When invoking the method org.apache.poi.hslf.usermodel.RichTextRun.getText() an exception is thrown - StringIndexOutOfBoundsException. It seems that the length member of this instance has a very big value (1572863), while the getText() method of the TextRun returns a shorter String (55).
Created attachment 19158 [details] ppt example
Nick, It looks like the definition of the potential paragraph properties in StyleTextPropAtom was wrong. I added the following property to the end: new TextProp(2, 0x200000, "para_unknown_7") With this change everything works right. I don't know what it means. Just read it and make sense out of it later.

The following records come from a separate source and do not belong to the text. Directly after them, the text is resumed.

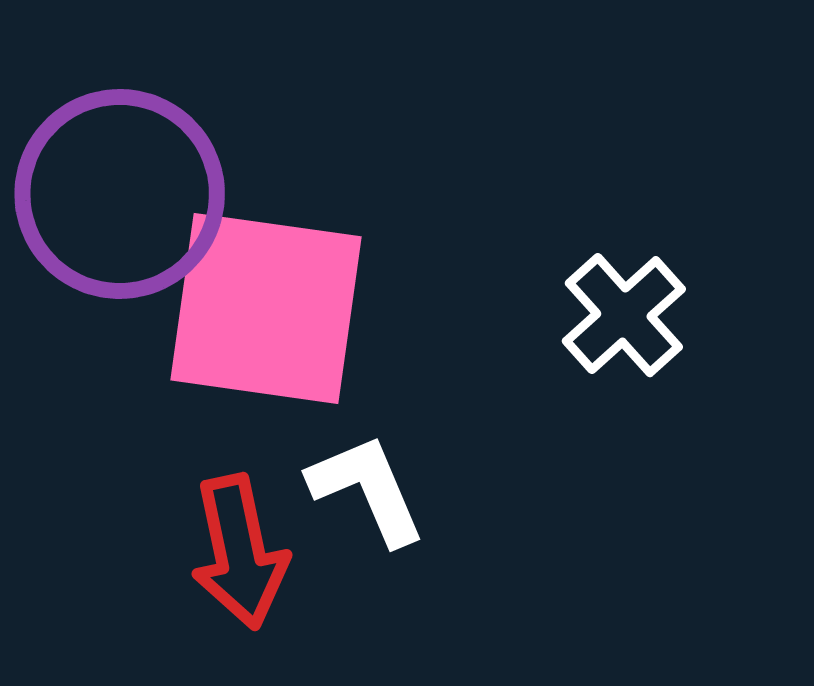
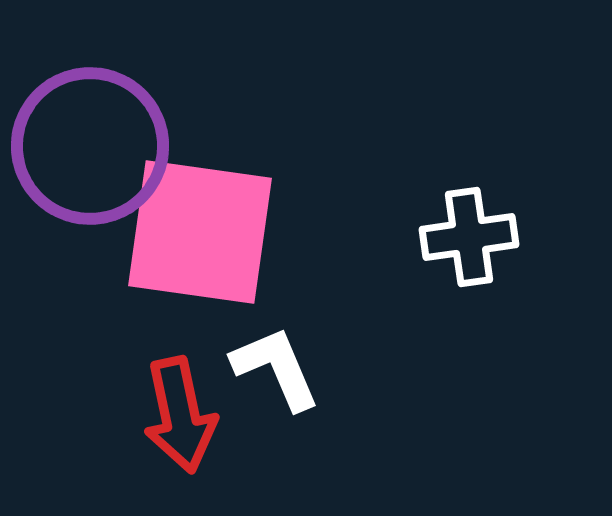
white cross: (624, 315) -> (469, 237), turned 34

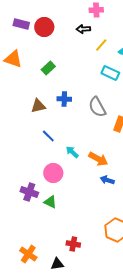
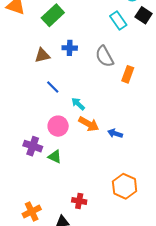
green rectangle: (48, 68) -> (53, 15), size x1.5
cyan rectangle: (110, 73) -> (118, 21), turned 30
orange arrow: (98, 159) -> (89, 124), moved
orange cross: (28, 254) -> (32, 212), turned 30

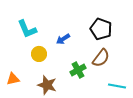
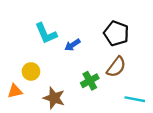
cyan L-shape: (27, 29) -> (46, 33), moved
yellow circle: (39, 54) -> (31, 71), moved

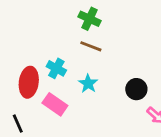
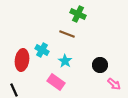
green cross: (89, 19) -> (78, 14), moved
pink rectangle: (55, 104) -> (56, 82), moved

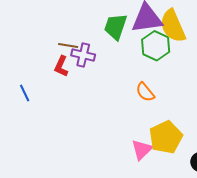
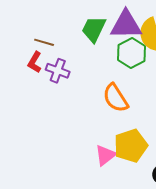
purple cross: (83, 55) -> (58, 71), moved
orange semicircle: (145, 92) -> (116, 98), size x1.4

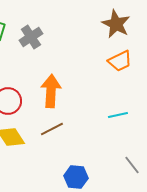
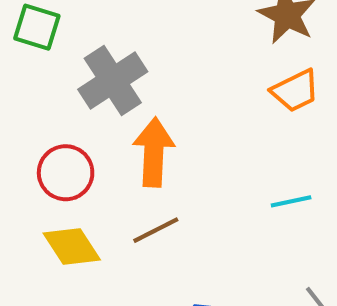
gray cross: (31, 37) -> (113, 80), moved, size x1.4

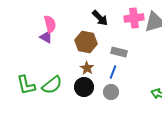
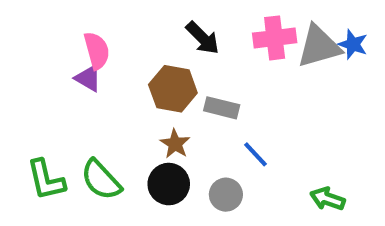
gray rectangle: (119, 52) -> (222, 108), moved
blue line: (113, 72) -> (256, 154), moved, turned -64
green semicircle: (52, 85) -> (101, 180), turned 85

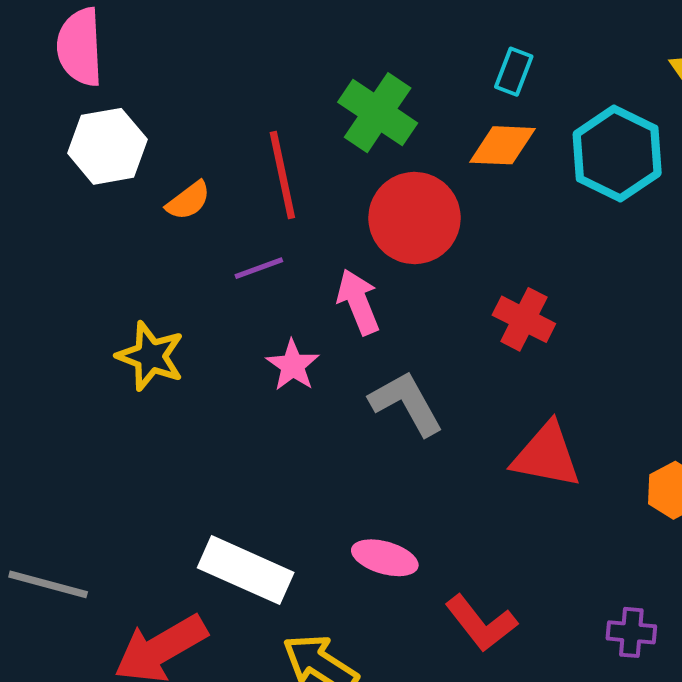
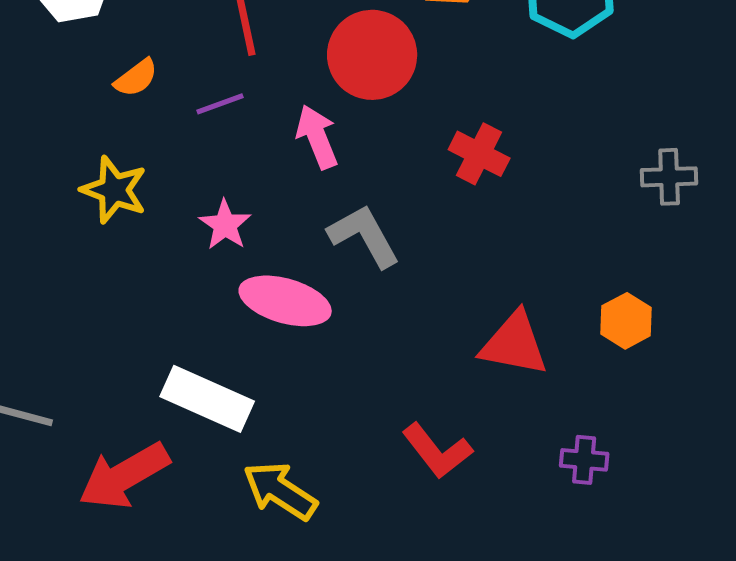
orange semicircle: (188, 201) -> (136, 78), moved
pink star: (293, 365) -> (225, 225), moved
red triangle: (546, 455) -> (514, 344), moved
pink ellipse: (385, 558) -> (285, 301), moved, size x1.4

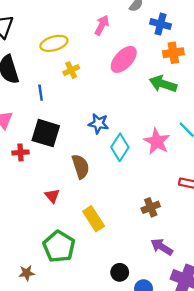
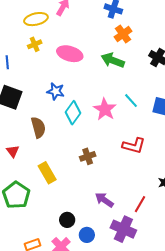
yellow ellipse: (54, 43) -> (36, 19), moved
orange cross: (173, 53) -> (123, 34), turned -30
pink ellipse: (124, 59) -> (70, 54), moved, turned 60
brown cross: (151, 207) -> (88, 156), moved

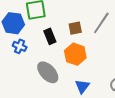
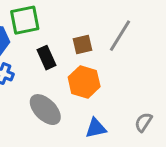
blue triangle: (82, 86) -> (96, 128), turned 42

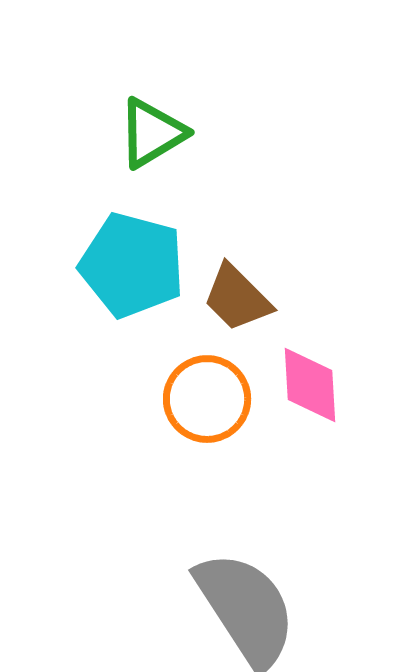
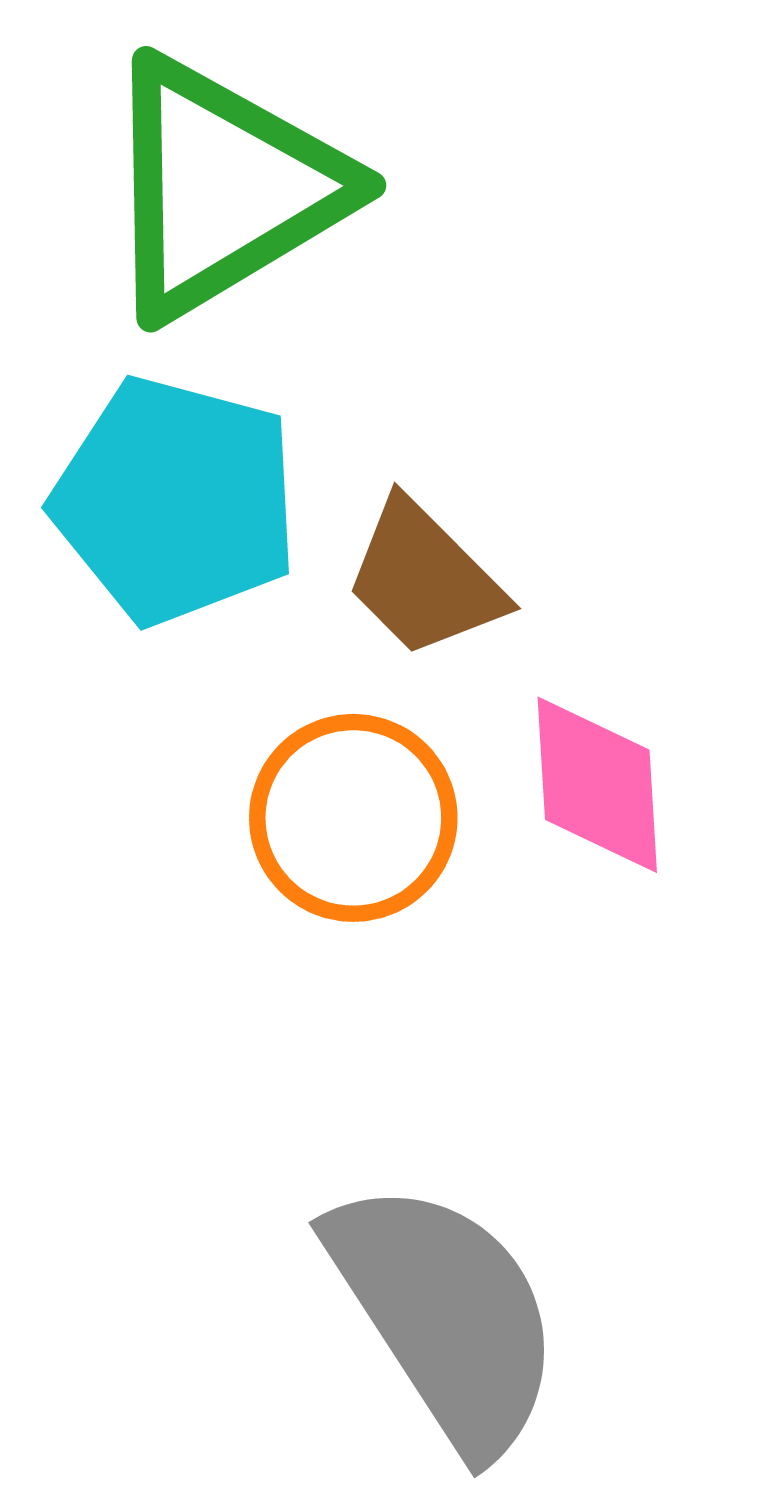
green triangle: (152, 133) -> (223, 188), size x1.6

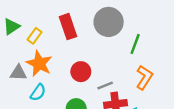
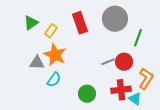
red circle: (81, 72) -> (124, 62), moved
orange L-shape: (144, 77) -> (146, 79), moved
gray line: (105, 86) -> (108, 62), moved

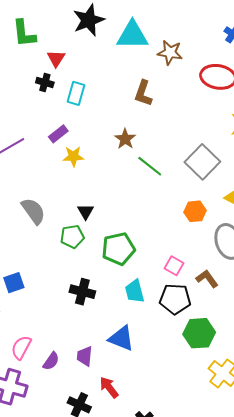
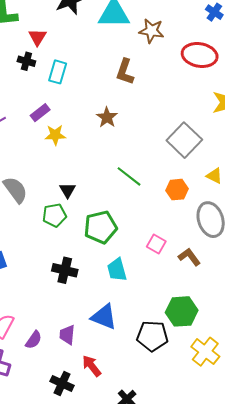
green line: (150, 166) -> (129, 176), moved
black pentagon: (175, 299) -> (152, 336), moved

The patch is attached. Regards, Yegor
Created attachment 19172 [details] The patch with the fix
Created attachment 19173 [details] ppt to add to src\scratchpad\testcases\org\apache\poi\hslf\data
Created attachment 19174 [details] Modified test case
Created attachment 19175 [details] Modified StyleTextPropAtom
The data format used in StyleTextPropAtom is so stupid and brittle I'm amazed we haven't had one of these before... If we don't know about all the different properties (especially the ones at the end), we'll think we're done with one set of properties, when there's still data left for it (since you can't tell that). We'll then try and treat the next bit of data as the start of a new set of properties, even though it's the data for the last one. Thus, we end up with really silly values for text length, because they're near the start :( Good spot, cheers for the patch. I've committed it.